The descriptor differential scale of pain intensity: an evaluation of item and scale properties

Improved methods for pain measurement have both theoretical and clinical importance. This study evaluated the Descriptor Differential Scale (DDS) of Pain Intensity, a recent methodology designed for assessing pain reports in clinical samples. Experiment 1 evaluated the sensitivity of the measure to small changes in electrocutaneous stimulation relative to a traditional visual analogue scale (VAS) of pain intensity. Additionally, direct psychophysical scaling methods were employed to determine ratio-scale values for the DDS sensory items in relation to the electrocutaneous stimuli. This ratio scale was cross-validated by comparison with previously published ratio-scaled data from cross-modality matching pain intensity judgement studies. Experiment 2 evaluated the performance of the measure in both experimental and clinical pain samples, as well as the similarity of item-response patterns in each of these samples. Results indicate that the DDS of Pain Intensity is sensitive to small changes in electrocutaneous stimulation, has consistent ratio-scale properties across two different psychophysical methods, and demonstrates similar item-response patterns across divergent experimental and clinical samples. The results support the validity of the sensory DDS as a measure of pain intensity.

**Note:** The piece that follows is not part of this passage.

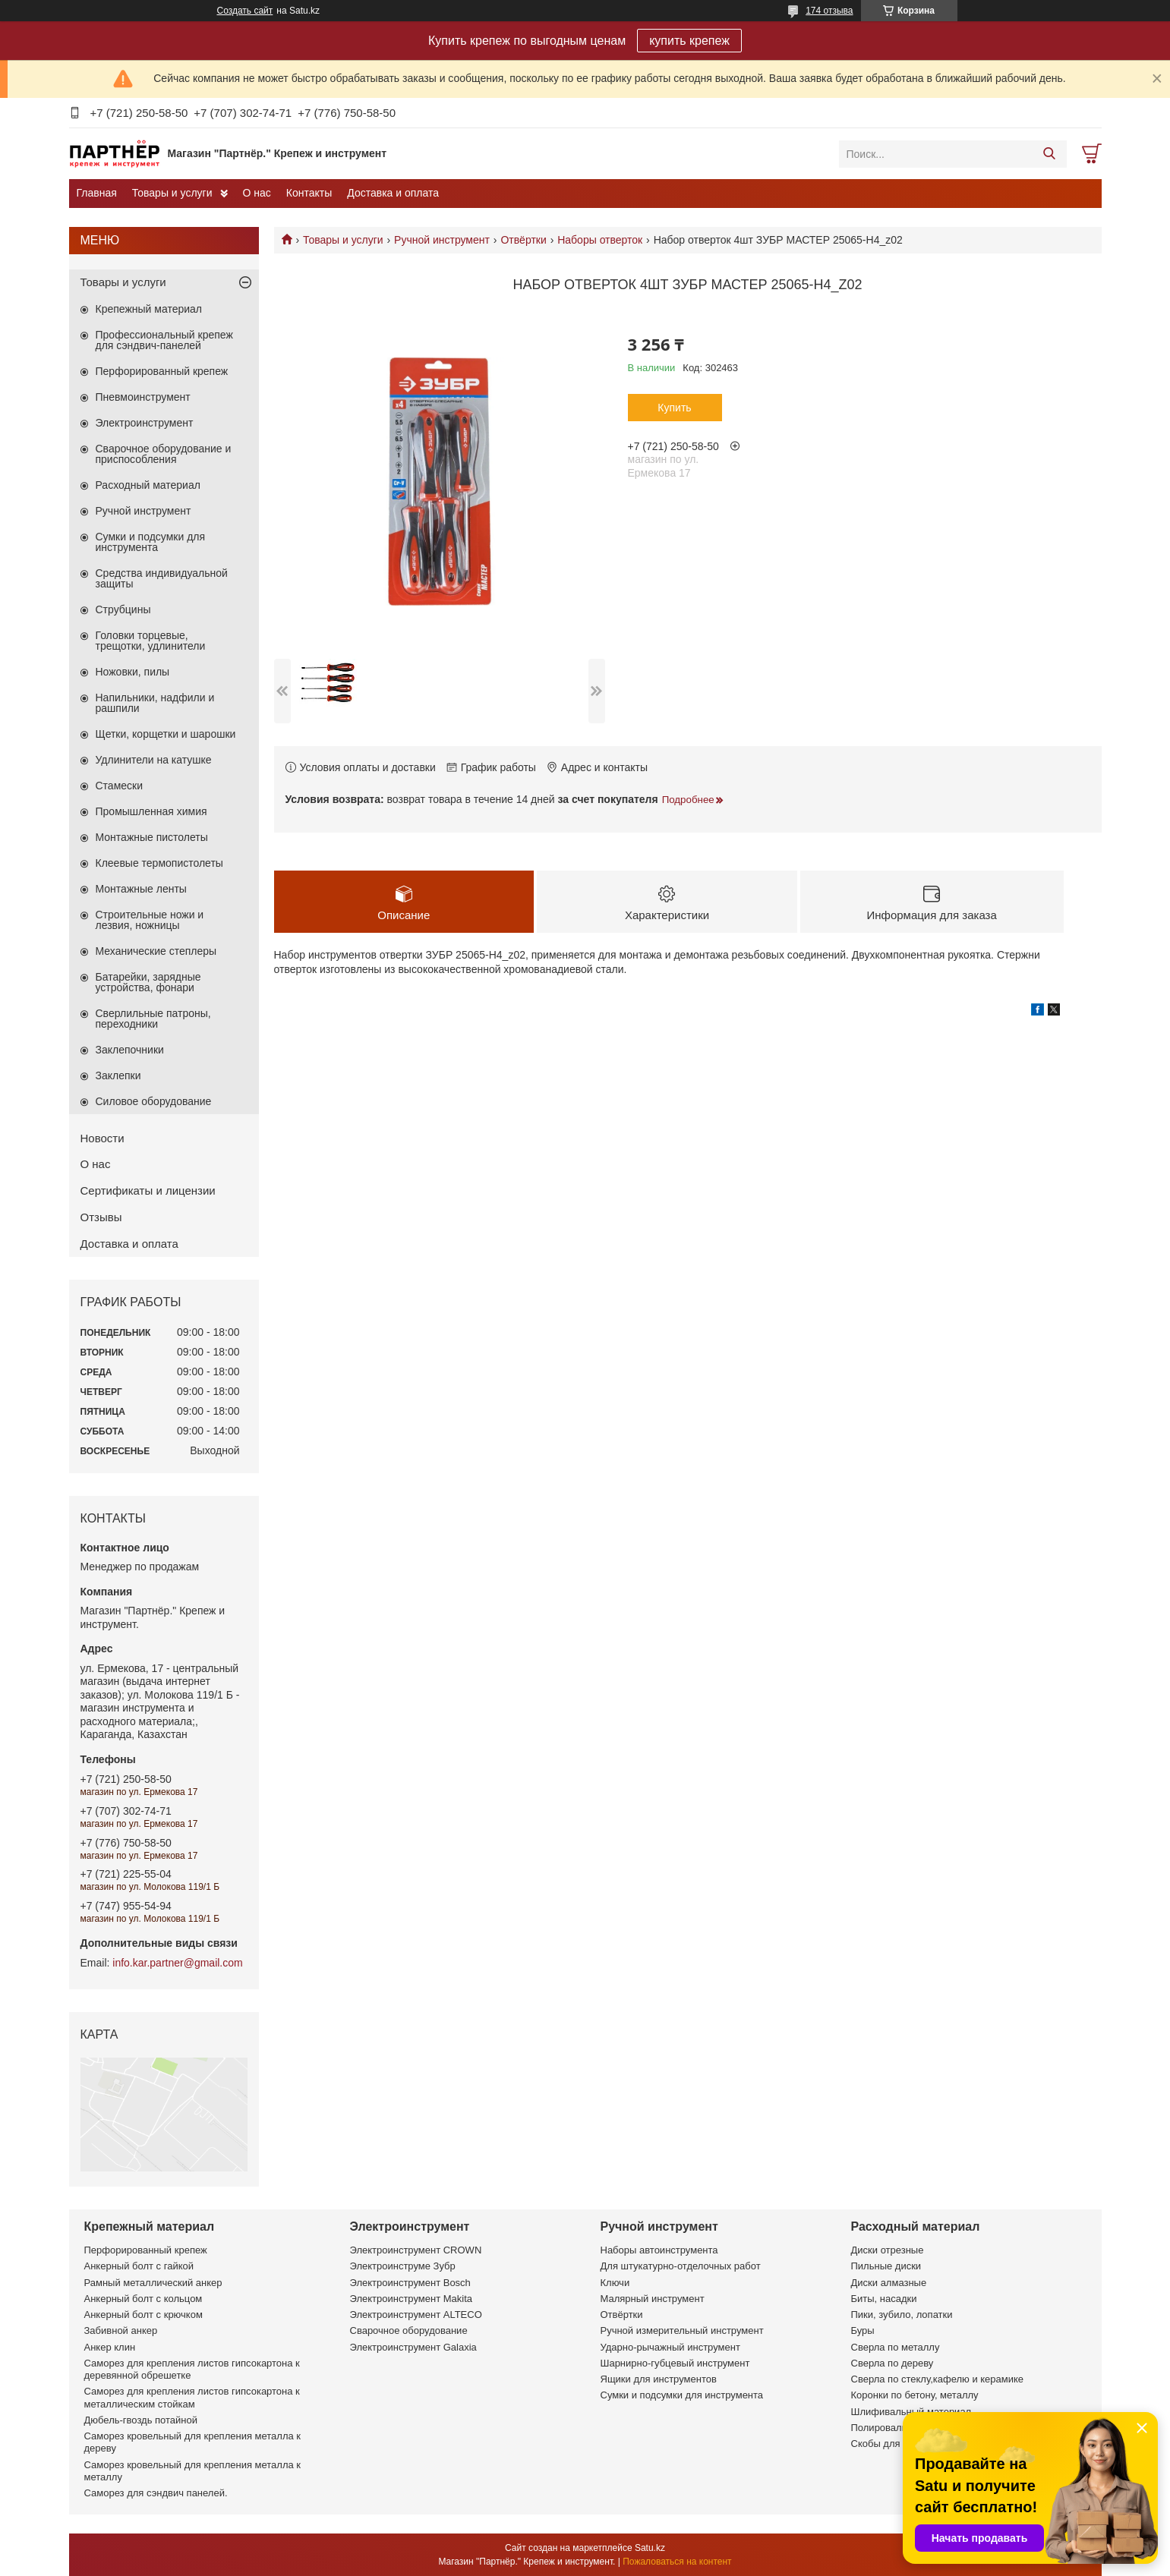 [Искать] (1050, 154)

The Descriptor Differential Scale: applying psychophysical principles to clinical pain assessment

The Descriptor Differential Scale (DDS) applies psychophysical principles to clinical pain assessment. It contains 12 descriptor items for each pain dimension assessed. For each item, subjects indicate if their pain either is equal in magnitude to that implied by the anchoring descriptor, or how much greater or lesser on a 10-point graphic scale. The method permits collection of multiple responses, reducing scaling error, and assesses both pain magnitude and scaling consistency. Ninety-one patients completed the sensory intensity and unpleasantness forms of the DDS at both 1 and 2 h after surgical extraction of a lower third molar. Results show that the DDS satisfies standard psychometric criteria for reliability, objectivity and item homogeneity. The coefficients found satisfy standard psychometric criteria and improve after elimination of inconsistent profiles.